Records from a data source

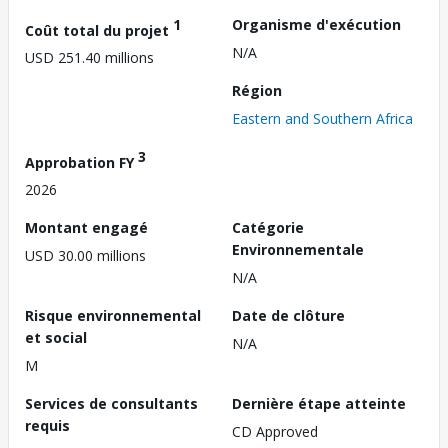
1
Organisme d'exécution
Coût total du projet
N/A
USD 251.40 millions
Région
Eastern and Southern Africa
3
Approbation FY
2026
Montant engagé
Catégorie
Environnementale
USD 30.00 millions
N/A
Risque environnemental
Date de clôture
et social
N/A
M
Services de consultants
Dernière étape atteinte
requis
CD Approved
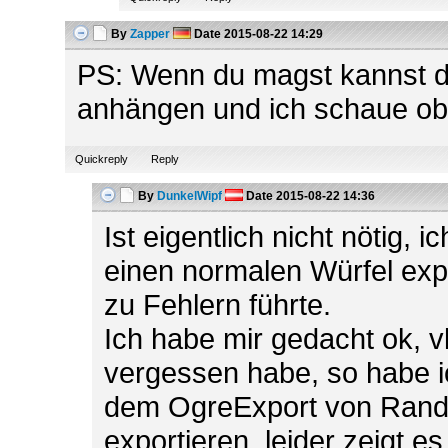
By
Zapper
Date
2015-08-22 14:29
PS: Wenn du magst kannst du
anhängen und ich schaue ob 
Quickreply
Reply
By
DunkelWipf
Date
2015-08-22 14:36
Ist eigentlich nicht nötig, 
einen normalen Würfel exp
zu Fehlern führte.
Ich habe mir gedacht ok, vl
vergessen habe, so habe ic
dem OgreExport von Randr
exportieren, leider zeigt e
* * *
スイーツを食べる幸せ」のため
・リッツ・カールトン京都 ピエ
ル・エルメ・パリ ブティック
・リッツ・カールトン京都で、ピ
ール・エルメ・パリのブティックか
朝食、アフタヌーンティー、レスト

* Required action *
Your task is to retype the entries verbatim, starting with the line that holds "Ist eigentlich nicht" and stopping after the line that holds "exportieren, leider zeigt e".

* Expected output *
Ist eigentlich nicht nötig, 
einen normalen Würfel exp
zu Fehlern führte.
Ich habe mir gedacht ok, vl
vergessen habe, so habe ic
dem OgreExport von Randr
exportieren, leider zeigt e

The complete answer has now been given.